In March 2019, the FDA approved esketamine, a more potent version of ketamine, in nasal spray form for treatment-resistant depression. The drug’s efficacy was tested in three 4-week placebo-controlled clinical trials and one longer-term maintenance-of-effect trial. In one of the short-term trials, esketamine demonstrated a statistically significant improvement of depression symptoms, while the other two did not arrive at a statistically significant difference. In the longer-term study, patients in stable remission or with stable response who continued esketamine treatment plus an oral antidepressant experienced statistically significantly longer time to relapse of depressive symptoms than those on placebo.
According to ClinicalTrials.gov, there are 120 ongoing studies of ketamine in the United States, including as a treatment for mood disorders with suicidal ideation, chronic migraine, perioperative depression, for pain, and for general anesthesia.
MDMA (ecstasy or molly)
Widely known as a mood-altering party drug that increases pleasure, boosts energy, and intensifies feelings of empathy, the FDA granted 3,4-Methylenedioxymethamphetamine (MDMA, a Schedule I drug) breakthrough therapy designation for assisted psychotherapy for posttraumatic stress disorder (PTSD) in 2017. Since then, phase 3 trials have been underway and are expected to be completed in 2022.

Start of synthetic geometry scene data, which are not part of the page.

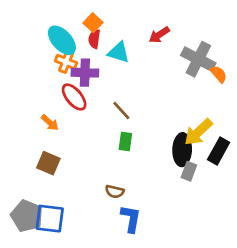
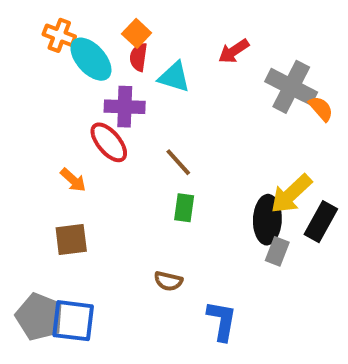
orange cross: (66, 62) -> (59, 35), moved
brown square: (48, 163) -> (71, 239), turned -30
blue L-shape: (131, 219) -> (222, 321), moved

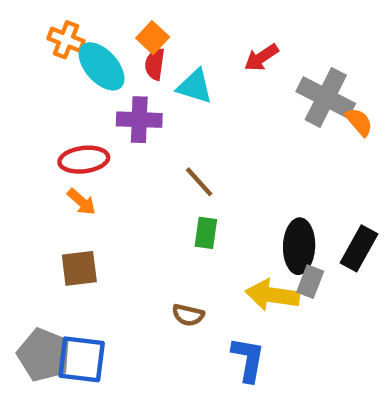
red ellipse: (109, 142) -> (84, 160), moved, turned -57
yellow arrow: (291, 194) -> (272, 295), moved, turned 51

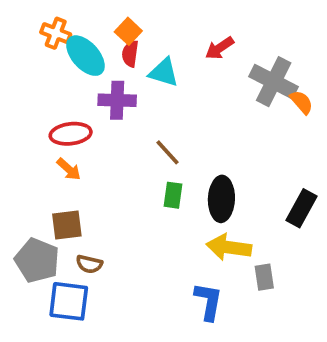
black ellipse: (299, 246) -> (221, 199), moved
gray rectangle: (310, 282) -> (264, 277), moved, turned -30
brown semicircle: (188, 315) -> (89, 264), moved
gray pentagon: (44, 355) -> (37, 260), moved

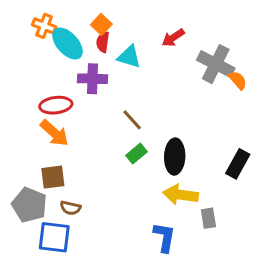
orange arrow: (69, 169) -> (54, 133), size x1.5
green rectangle: (173, 195) -> (136, 154), turned 42

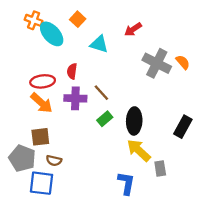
red semicircle: (103, 42) -> (72, 71), moved
gray cross: (216, 64) -> (157, 63), moved
purple cross: (92, 79) -> (75, 98), moved
yellow arrow: (181, 195) -> (139, 150), turned 35

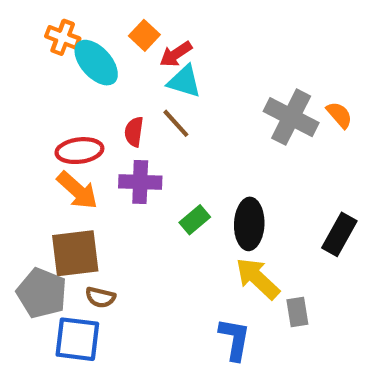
red arrow: (133, 29) -> (176, 54), moved
brown line: (101, 93) -> (176, 123), moved
brown square: (40, 137) -> (75, 253), size x1.4

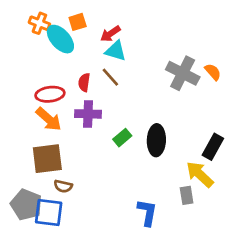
orange square: (144, 35) -> (78, 22), moved, turned 30
yellow arrow: (258, 278) -> (200, 174), moved
gray pentagon: (42, 293) -> (26, 205), moved

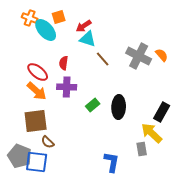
brown line: (110, 77) -> (103, 59), moved
red ellipse: (50, 94) -> (38, 72), turned 45
brown semicircle: (63, 186) -> (48, 142), turned 32

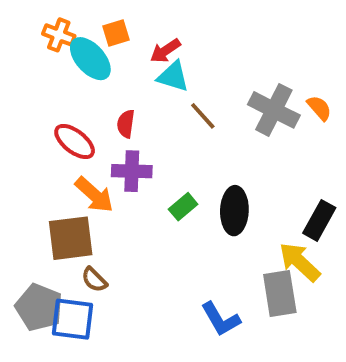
orange arrow: (37, 91) -> (94, 195), moved
gray rectangle: (142, 149) -> (280, 294), size x1.6
blue L-shape: (112, 162) -> (221, 319), turned 140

“We are studying whether MDMA-assisted psychotherapy can help health the psychological and emotional damage caused by sexual assault, war, violent crime, and other traumas,” researchers wrote on the website of the Multidisciplinary Association for Psychedelic Studies (MAPS), a non-profit organization developing medical, legal, and cultural contexts for people to benefit from careful uses of psychedelics and marijuana. “We also sponsored completed studies of MDMA-assisted psychotherapy for autistic adults with social anxiety, and MDMA-assisted psychotherapy for anxiety related to life-threatening illness.”

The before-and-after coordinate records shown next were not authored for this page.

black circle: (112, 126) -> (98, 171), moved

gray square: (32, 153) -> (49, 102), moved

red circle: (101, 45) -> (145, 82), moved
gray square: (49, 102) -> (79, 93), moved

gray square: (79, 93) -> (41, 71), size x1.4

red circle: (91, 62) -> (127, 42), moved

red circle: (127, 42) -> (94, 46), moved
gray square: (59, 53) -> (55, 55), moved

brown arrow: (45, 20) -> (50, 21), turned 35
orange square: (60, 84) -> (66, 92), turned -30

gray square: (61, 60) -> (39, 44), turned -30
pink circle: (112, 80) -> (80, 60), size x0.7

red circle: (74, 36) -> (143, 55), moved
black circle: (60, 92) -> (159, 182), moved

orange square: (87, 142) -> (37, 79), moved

According to ClinicalTrials.gov, there are 17 trials of MDMA currently ongoing, including those mentioned above, plus trials testing MDMA on startle response and even in healthy volunteers.
Following the evidence
As more evidence is gathered, our understanding of illegal drugs will become clearer. It’s likely that new data will lend support to efforts to reschedule some of these drugs, legalize others, and approve many more for additional medical uses. It all depends on whether the research uncovers new benefits that outweigh the known risks.